§ Problem to solve: Set down the records exactly as they stand, except for any pictures, which you should omit.

§ Records for this exercise:

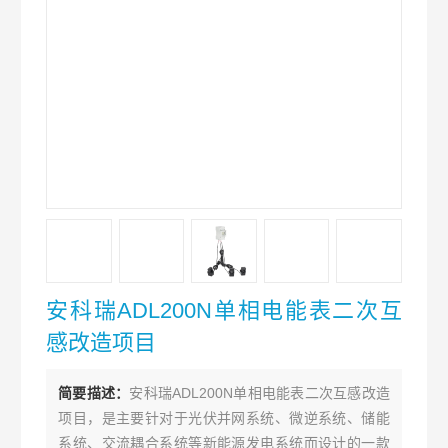
安科瑞ADL200N单相电能表二次互
感改造项目
简要描述：
安科瑞ADL200N单相电能表二次互感改造
项目，是主要针对于光伏并网系统、微逆系统、储能
系统、交流耦合系统等新能源发电系统而设计的一款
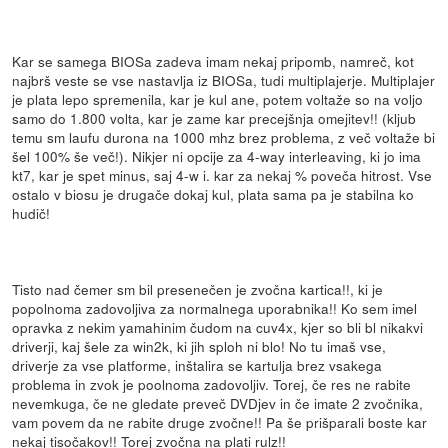
Kar se samega BIOSa zadeva imam nekaj pripomb, namreč, kot
najbrš veste se vse nastavlja iz BIOSa, tudi multiplajerje. Multiplajer
je plata lepo spremenila, kar je kul ane, potem voltaže so na voljo
samo do 1.800 volta, kar je zame kar precejšnja omejitev!! (kljub
temu sm laufu durona na 1000 mhz brez problema, z več voltaže bi
šel 100% še več!). Nikjer ni opcije za 4-way interleaving, ki jo ima
kt7, kar je spet minus, saj 4-w i. kar za nekaj % poveča hitrost. Vse
ostalo v biosu je drugače dokaj kul, plata sama pa je stabilna ko
hudič!
Tisto nad čemer sm bil presenečen je zvočna kartica!!, ki je
popolnoma zadovoljiva za normalnega uporabnika!! Ko sem imel
opravka z nekim yamahinim čudom na cuv4x, kjer so bli bl nikakvi
driverji, kaj šele za win2k, ki jih sploh ni blo! No tu imaš vse,
driverje za vse platforme, inštalira se kartulja brez vsakega
problema in zvok je poolnoma zadovoljiv. Torej, če res ne rabite
nevemkuga, če ne gledate preveč DVDjev in če imate 2 zvočnika,
vam povem da ne rabite druge zvočne!! Pa še prišparali boste kar
nekaj tisočakov!! Torej zvočna na plati rulz!!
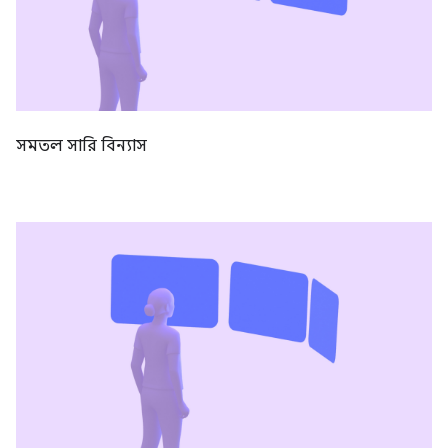
সমতল সারি বিন্যাস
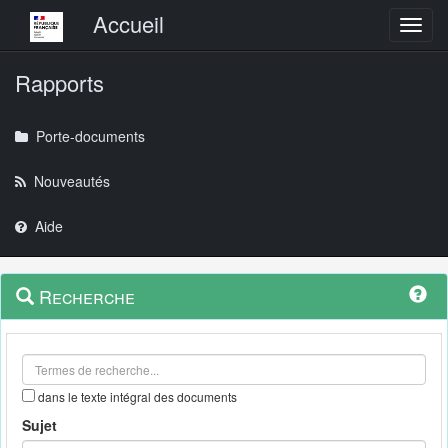
Menu principal
Accueil
Toggl
Rapports
Porte-documents
Nouveautés
Aide
Menu
Navigation
Recherche
contextuel
et
outils
annexes
dans le texte intégral des documents
Sujet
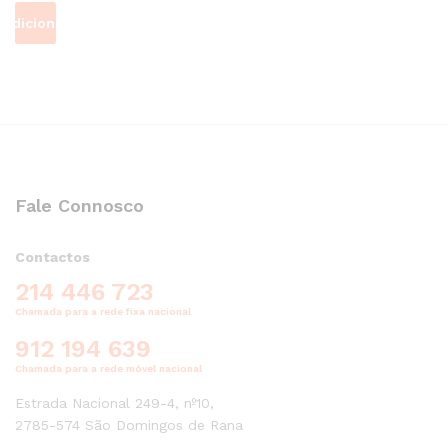
Adicionar
Fale Connosco
Contactos
214 446 723
Chamada para a rede fixa nacional
912 194 639
Chamada para a rede móvel nacional
Estrada Nacional 249-4, nº10,
2785-574 São Domingos de Rana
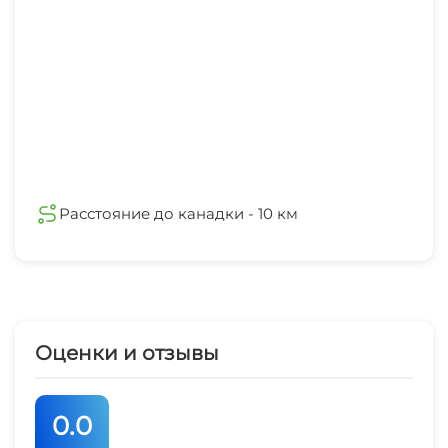
Расстояние до канадки - 10 км
Оценки и отзывы
0.0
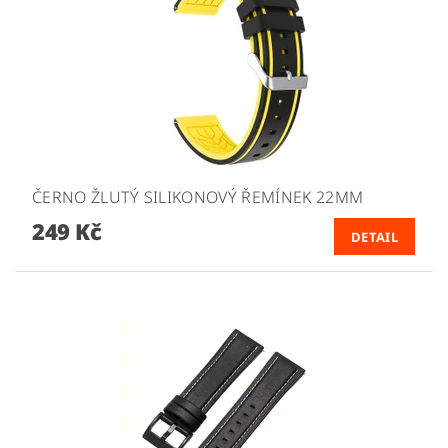
ČERNO ŽLUTÝ SILIKONOVÝ ŘEMÍNEK 22MM
249 Kč
DETAIL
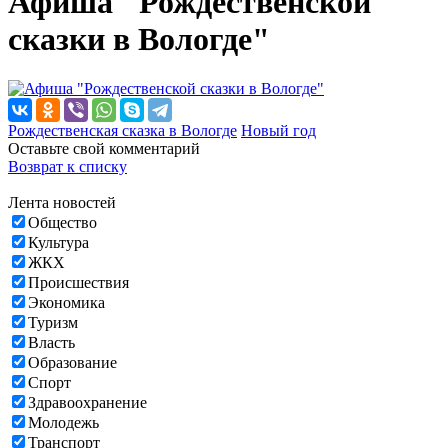
Афиша "Рождественской
сказки в Вологде"
Рождественская сказка в Вологде
Новый год
Оставьте свой комментарий
Возврат к списку
Лента новостей
Общество
Культура
ЖКХ
Происшествия
Экономика
Туризм
Власть
Образование
Спорт
Здравоохранение
Молодежь
Транспорт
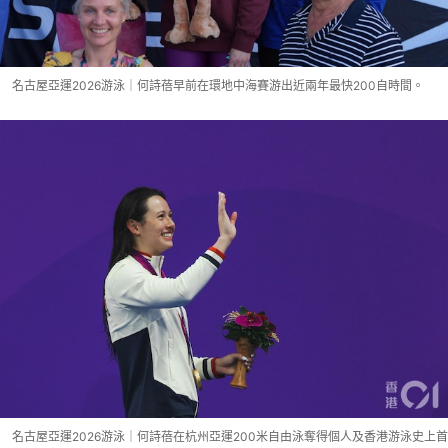
名古屋亞運2026游泳｜何詩蓓早前在環地中海賽游出近兩年最快200自時間。
名古屋亞運2026游泳｜何詩蓓在杭州亞運200米自由泳奪得個人及香港游泳史上首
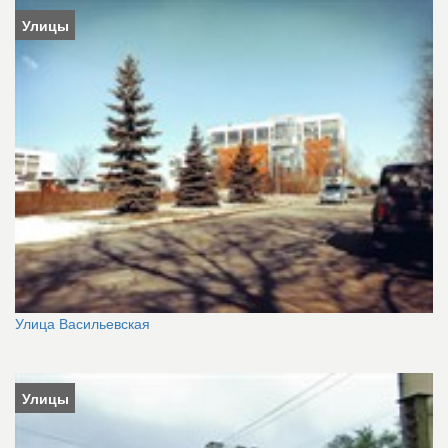
Улицы
Улица Васильевская
Улицы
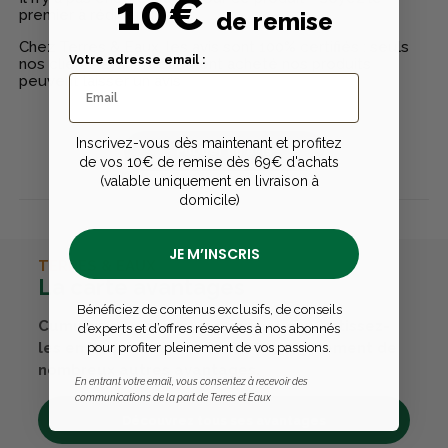
10€
premier à rédiger un avis
de remise
Chez Terres & Eaux, les avis sont 100% certifiés : seuls
Votre adresse email :
nos clients ayant réellement acheté nos produits
peuvent laisser un avis
Inscrivez-vous dès maintenant et profitez
Publier un avis
de vos 10€ de remise dès 69€ d'achats
(valable uniquement en livraison à
domicile)
JE M’INSCRIS
TERRES & EAUX
La carte avantages
Bénéficiez de contenus exclusifs, de conseils
Cumulez des points passions et convertissez-
d’experts et d’offres réservées à nos abonnés
les en bons cadeaux. Bénéficiez également de
pour profiter pleinement de vos passions.
nombreux autres avantages.
En entrant votre email, vous consentez à recevoir des
communications de la part de Terres et Eaux
Découvrez tous ses avantages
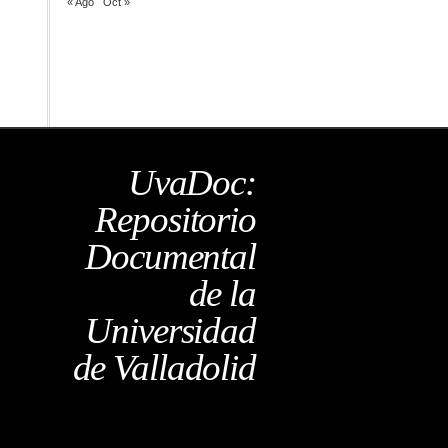
« Ago
Oct »
UvaDoc:
Repositorio
Documental
de la
Universidad
de Valladolid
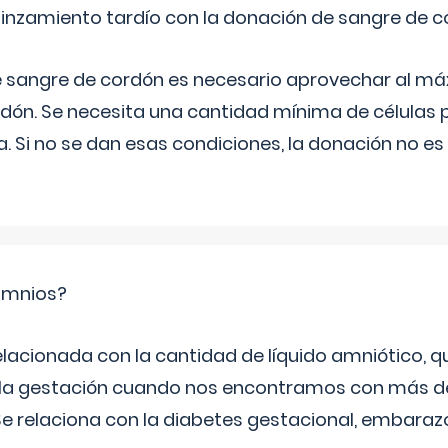
pinzamiento tardío con la donación de sangre de 
e sangre de cordón es necesario aprovechar al má
rdón. Se necesita una cantidad mínima de células 
. Si no se dan esas condiciones, la donación no es v
ramnios?
relacionada con la cantidad de líquido amniótico, 
de la gestación cuando nos encontramos con más d
Se relaciona con la diabetes gestacional, embarazo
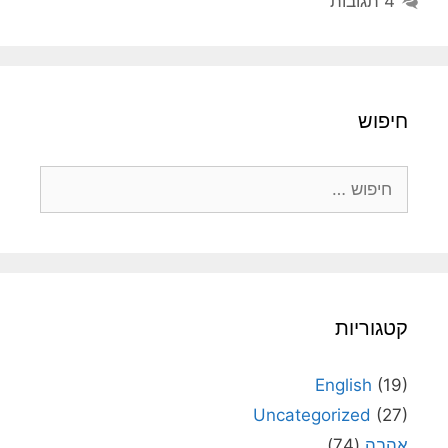
4 תגובות
חיפוש
חיפוש:
קטגוריות
English
(19)
Uncategorized
(27)
אהבה
(74)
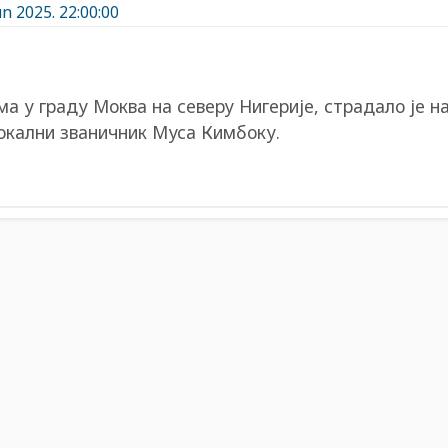
un 2025. 22:00:00
а у граду Моква на северу Нигерије, страдало је н
локални званичник Муса Кимбоку.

§ Answer box:
安科瑞ADL200N单相电能表二次互
感改造项目
简要描述：
安科瑞ADL200N单相电能表二次互感改造
项目，是主要针对于光伏并网系统、微逆系统、储能
系统、交流耦合系统等新能源发电系统而设计的一款
Kar se samega BIOSa zadeva imam nekaj pripomb, namreč, kot
najbrš veste se vse nastavlja iz BIOSa, tudi multiplajerje. Multiplajer
je plata lepo spremenila, kar je kul ane, potem voltaže so na voljo
samo do 1.800 volta, kar je zame kar precejšnja omejitev!! (kljub
temu sm laufu durona na 1000 mhz brez problema, z več voltaže bi
šel 100% še več!). Nikjer ni opcije za 4-way interleaving, ki jo ima
kt7, kar je spet minus, saj 4-w i. kar za nekaj % poveča hitrost. Vse
ostalo v biosu je drugače dokaj kul, plata sama pa je stabilna ko
hudič!
Tisto nad čemer sm bil presenečen je zvočna kartica!!, ki je
popolnoma zadovoljiva za normalnega uporabnika!! Ko sem imel
opravka z nekim yamahinim čudom na cuv4x, kjer so bli bl nikakvi
driverji, kaj šele za win2k, ki jih sploh ni blo! No tu imaš vse,
driverje za vse platforme, inštalira se kartulja brez vsakega
problema in zvok je poolnoma zadovoljiv. Torej, če res ne rabite
nevemkuga, če ne gledate preveč DVDjev in če imate 2 zvočnika,
vam povem da ne rabite druge zvočne!! Pa še prišparali boste kar
nekaj tisočakov!! Torej zvočna na plati rulz!!
সমতল সারি বিন্যাস
Menu principal
Accueil
Toggl
Rapports
Porte-documents
Nouveautés
Aide
Menu
Navigation
Recherche
contextuel
et
outils
annexes
dans le texte intégral des documents
Sujet
Adicionar
Fale Connosco
Contactos
214 446 723
Chamada para a rede fixa nacional
912 194 639
Chamada para a rede móvel nacional
Estrada Nacional 249-4, nº10,
2785-574 São Domingos de Rana
Расстояние до канадки - 10 км
Оценки и отзывы
0.0
ČERNO ŽLUTÝ SILIKONOVÝ ŘEMÍNEK 22MM
249 Kč
DETAIL
Афиша "Рождественской
сказки в Вологде"
Рождественская сказка в Вологде
Новый год
Оставьте свой комментарий
Возврат к списку
Лента новостей
Общество
Культура
ЖКХ
Происшествия
Экономика
Туризм
Власть
Образование
Спорт
Здравоохранение
Молодежь
Транспорт
名古屋亞運2026游泳｜何詩蓓早前在環地中海賽游出近兩年最快200自時間。
名古屋亞運2026游泳｜何詩蓓在杭州亞運200米自由泳奪得個人及香港游泳史上首
Улицы
Улица Васильевская
Улицы
10€
premier à rédiger un avis
de remise
Chez Terres & Eaux, les avis sont 100% certifiés : seuls
Votre adresse email :
nos clients ayant réellement acheté nos produits
peuvent laisser un avis
Inscrivez-vous dès maintenant et profitez
Publier un avis
de vos 10€ de remise dès 69€ d'achats
(valable uniquement en livraison à
domicile)
JE M’INSCRIS
TERRES & EAUX
La carte avantages
Bénéficiez de contenus exclusifs, de conseils
Cumulez des points passions et convertissez-
d’experts et d’offres réservées à nos abonnés
les en bons cadeaux. Bénéficiez également de
pour profiter pleinement de vos passions.
nombreux autres avantages.
En entrant votre email, vous consentez à recevoir des
communications de la part de Terres et Eaux
Découvrez tous ses avantages
« Ago
Oct »
UvaDoc:
Repositorio
Documental
de la
Universidad
de Valladolid
pinzamiento tardío con la donación de sangre de 
e sangre de cordón es necesario aprovechar al má
rdón. Se necesita una cantidad mínima de células 
. Si no se dan esas condiciones, la donación no es v
ramnios?
relacionada con la cantidad de líquido amniótico, 
de la gestación cuando nos encontramos con más d
Se relaciona con la diabetes gestacional, embarazo
4 תגובות
חיפוש
חיפוש:
קטגוריות
English
(19)
Uncategorized
(27)
אהבה
(74)
un 2025. 22:00:00
а у граду Моква на северу Нигерије, страдало је н
локални званичник Муса Кимбоку.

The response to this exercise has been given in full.